## Records shown
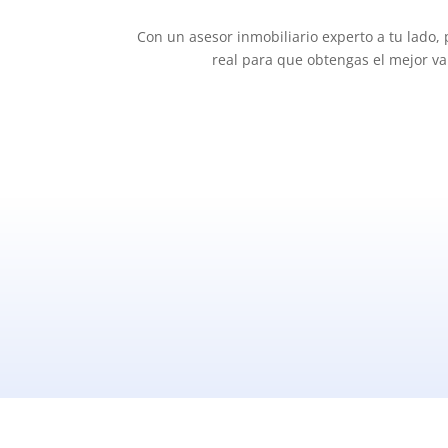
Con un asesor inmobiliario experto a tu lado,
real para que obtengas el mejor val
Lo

--

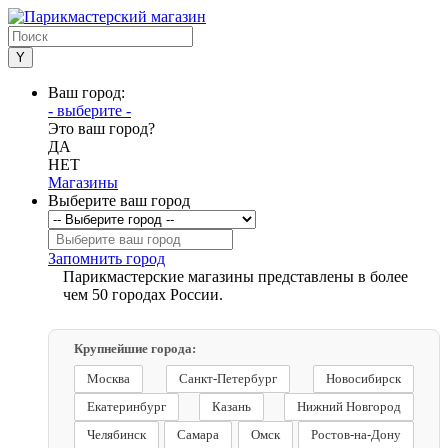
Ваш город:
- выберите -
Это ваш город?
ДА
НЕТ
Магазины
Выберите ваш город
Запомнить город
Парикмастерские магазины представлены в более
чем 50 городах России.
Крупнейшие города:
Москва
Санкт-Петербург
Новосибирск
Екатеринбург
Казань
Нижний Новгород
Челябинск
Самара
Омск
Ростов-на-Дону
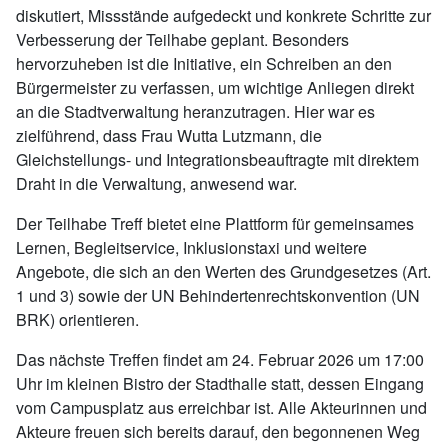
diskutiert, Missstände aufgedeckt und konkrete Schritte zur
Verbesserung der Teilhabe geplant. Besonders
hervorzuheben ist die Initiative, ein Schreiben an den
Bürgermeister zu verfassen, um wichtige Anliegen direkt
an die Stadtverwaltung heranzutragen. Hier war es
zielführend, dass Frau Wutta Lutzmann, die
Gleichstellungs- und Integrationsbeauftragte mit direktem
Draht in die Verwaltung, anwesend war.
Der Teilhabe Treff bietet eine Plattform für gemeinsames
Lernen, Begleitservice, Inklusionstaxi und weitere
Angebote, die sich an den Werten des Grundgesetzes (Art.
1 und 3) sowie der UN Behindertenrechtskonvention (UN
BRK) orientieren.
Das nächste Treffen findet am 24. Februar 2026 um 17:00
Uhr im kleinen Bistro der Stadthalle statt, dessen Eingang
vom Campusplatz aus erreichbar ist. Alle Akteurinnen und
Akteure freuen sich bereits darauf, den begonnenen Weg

## About this exercise
Looking at the data above, how many lines hold the string "sich"? Reply with only the number.

## Answer to the exercise
2